▸ Data for analysis:
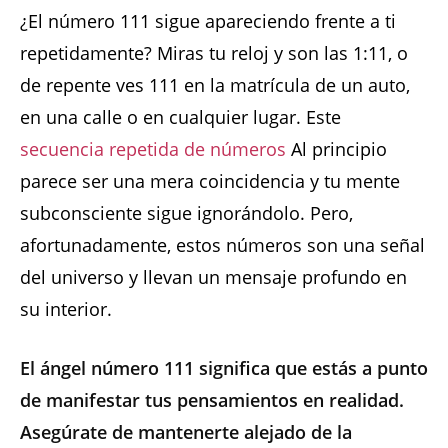
¿El número 111 sigue apareciendo frente a ti
repetidamente? Miras tu reloj y son las 1:11, o
de repente ves 111 en la matrícula de un auto,
en una calle o en cualquier lugar. Este
secuencia repetida de números
Al principio
parece ser una mera coincidencia y tu mente
subconsciente sigue ignorándolo. Pero,
afortunadamente, estos números son una señal
del universo y llevan un mensaje profundo en
su interior.
El ángel número 111 significa que estás a punto
de manifestar tus pensamientos en realidad.
Asegúrate de mantenerte alejado de la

▸ Your instructions: Every line that holds the word "números" should be copied from the records.

▸ Response to this task:
secuencia repetida de números
afortunadamente, estos números son una señal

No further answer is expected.